These days my living feels very different. I am spending time with my beloved mother, the one who breathed life into me, who cherished and
nurtured me. The one who is now approaching end of life. I know readers will beg to differ-and I understand-but my days and my living now are focused on the minutiae. What can I do today-this minute-to keep the bloom on the flower a little longer? There is no bigger picture for her, and therefore not for me. There is no garden to plant for the future. The only garden is the one I am standing in at this moment. It is true, I may reap a harvest in a time to come, as well as pass on what I learn; but the only thing that really matters is right here, right now, within these walls.
On the other hand, my North Carolina home sat
under a very small patch of sky. My garden was surrounded by trees that stretched upward and blocked the view of what was beyond. Since the southern sky doesn’t vary much in general-blue, puff clouds, dark: that’s pretty much it-my small patch was even more static. And the North Carolina sky stays put most of the time, way up in the stratosphere.
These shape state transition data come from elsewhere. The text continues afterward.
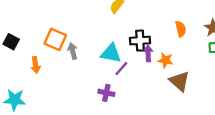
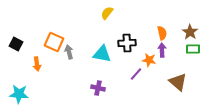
purple arrow: (148, 53) -> (162, 50), moved
purple line: (121, 68) -> (136, 74), moved
brown triangle: (179, 81) -> (178, 82), moved

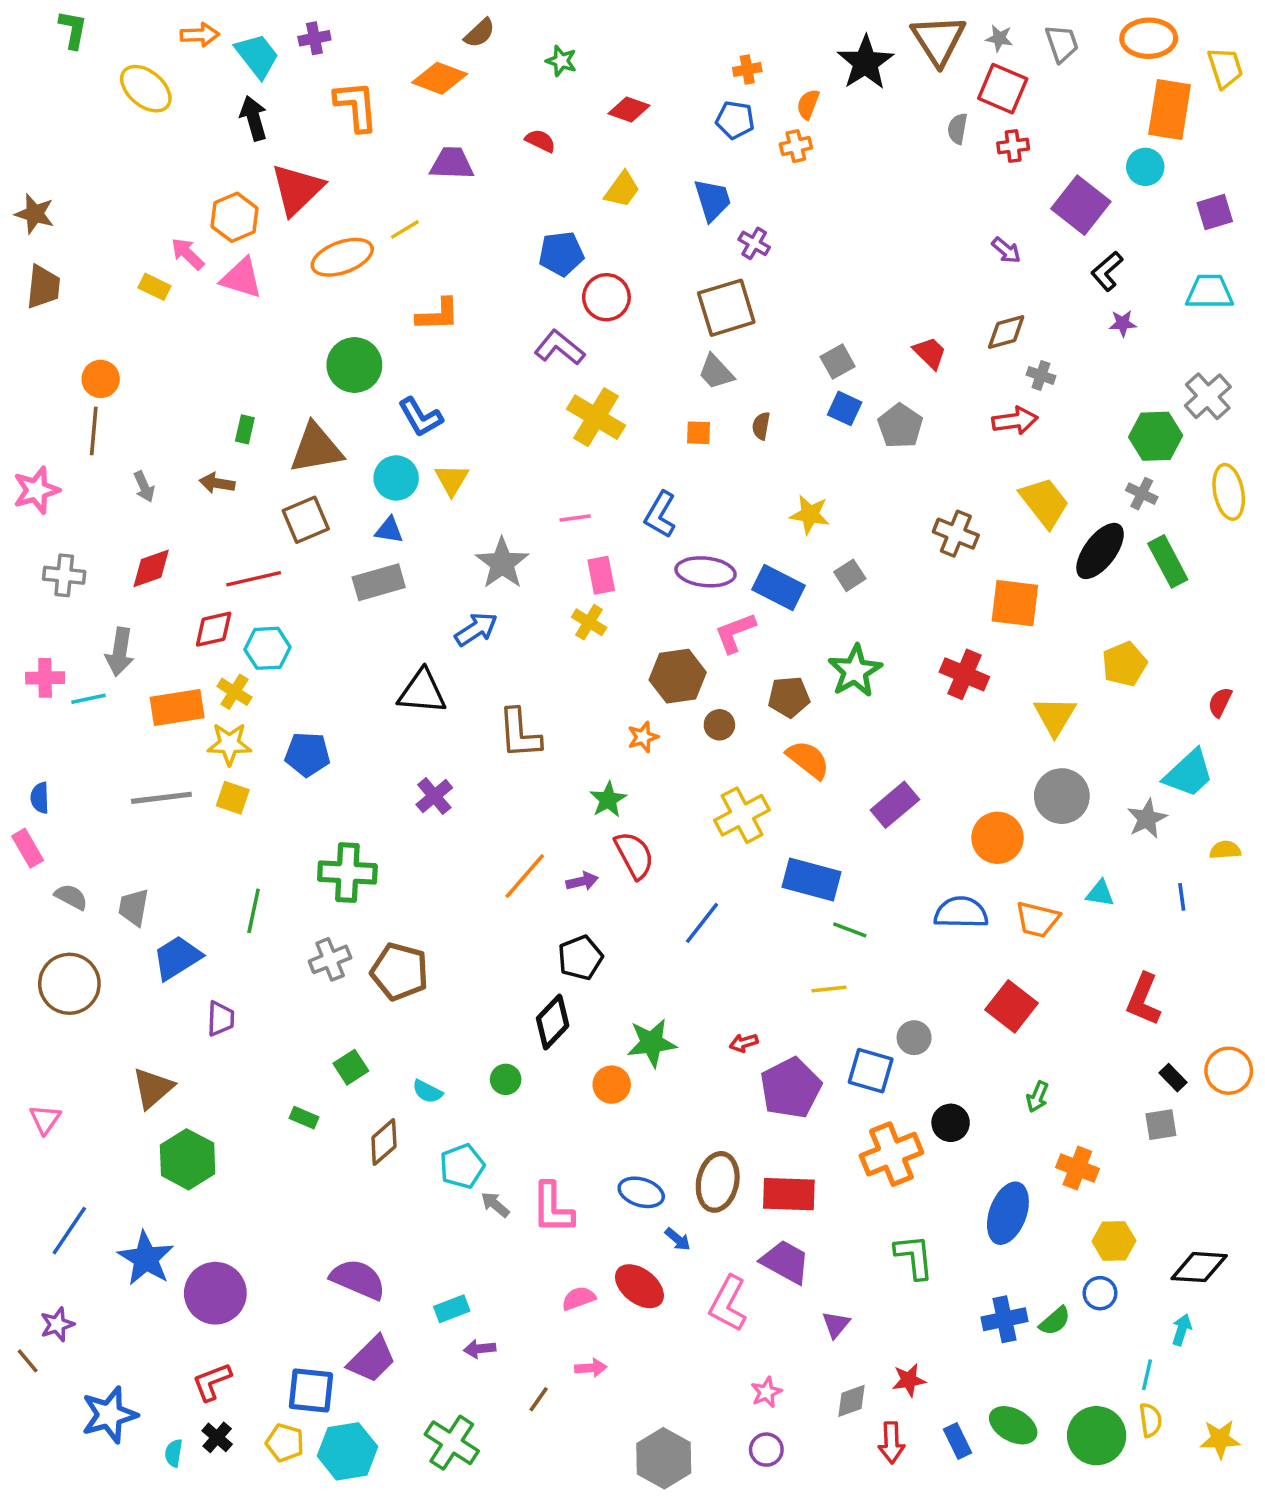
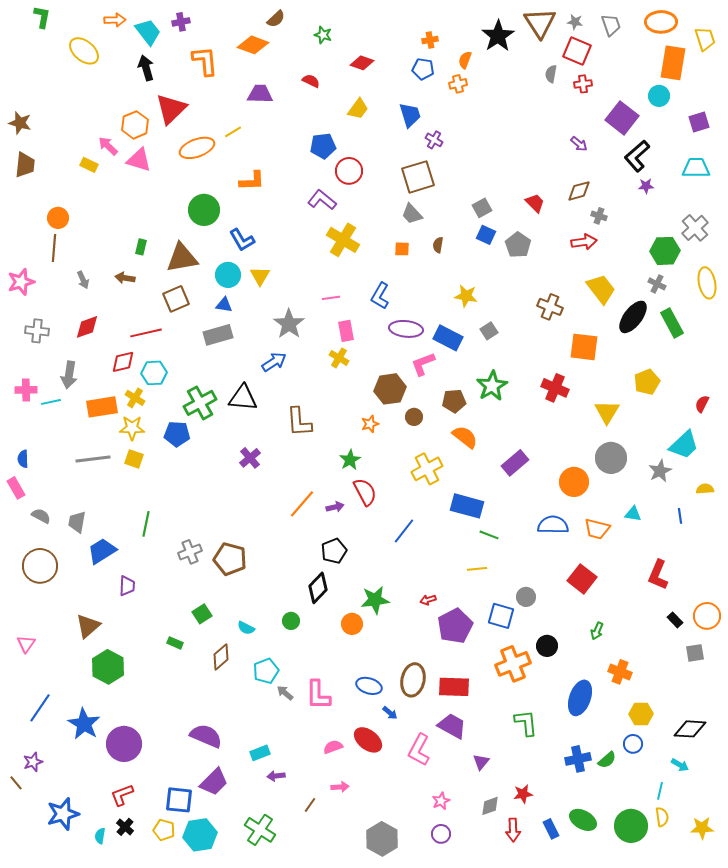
black L-shape: (1107, 271) -> (637, 156), size x1.4
green cross: (347, 873) -> (200, 403), moved, turned -32
gray square: (1161, 1125) -> (695, 653), moved
cyan arrow: (1182, 1330) -> (680, 765), turned 102

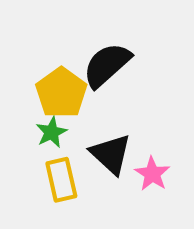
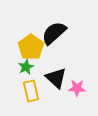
pink star: (152, 174) -> (77, 88), turned -30

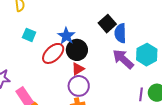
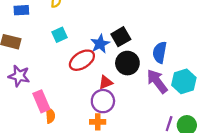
black square: (107, 24) -> (121, 37), moved
cyan square: (29, 35) -> (60, 35), turned 32
black circle: (77, 50) -> (127, 63), moved

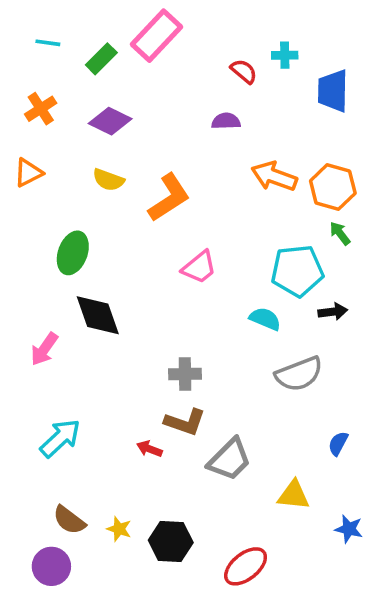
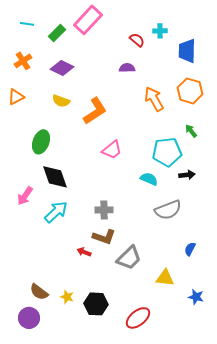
orange arrow: (274, 176) -> (154, 99), turned 40
orange hexagon: (333, 187) -> (190, 91), moved
cyan arrow: (60, 438) -> (56, 212), moved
In North Carolina, I drove two miles to work/church/shopping. My picture frame was confined. Here, I drive 30 miles once a week to yoga and may soon commute there on a second day to church, across the prairie under its big sky. Because my town is small, I regularly step out of it, and my picture frame is much more expansive.
Yesterday, the sky is amazing as I drive to yoga enjoying the eye-popping color of deciduous trees against the deep green backdrop of conifers, as I think about the minutiae and the big picture. The clouds are in layers, with some where they should be, way up in the sky; and others floating close to the ground. I am reminded of a favorite poem by Stanley Kunitz: “Live in the layers, not on the litter.” Life is not on the ground, not in the sky; not in the minutiae, not in the big picture. Life is not in the extremes, but in the layers.
I settle onto my yoga mat, and am aware of the layers of sound. The amplified reverberation of an event on the floor below the yoga loft insinuates its way into my conscious- ness. The whistle of a train shrieks down a nearby track. The shrill squawk of the gulls wheels around the building. And through it all, the calming presence of the yoga music weaves through the layers, grounding me in the space of my mat. I can’t always hear it, it is so soft; then there it is again when I remember to listen for it. It is the thread of the music within the din that reminds me the One Who is More is here in the layers with me: here in the minutiae of these days; here in the big picture; here in the garden all the time.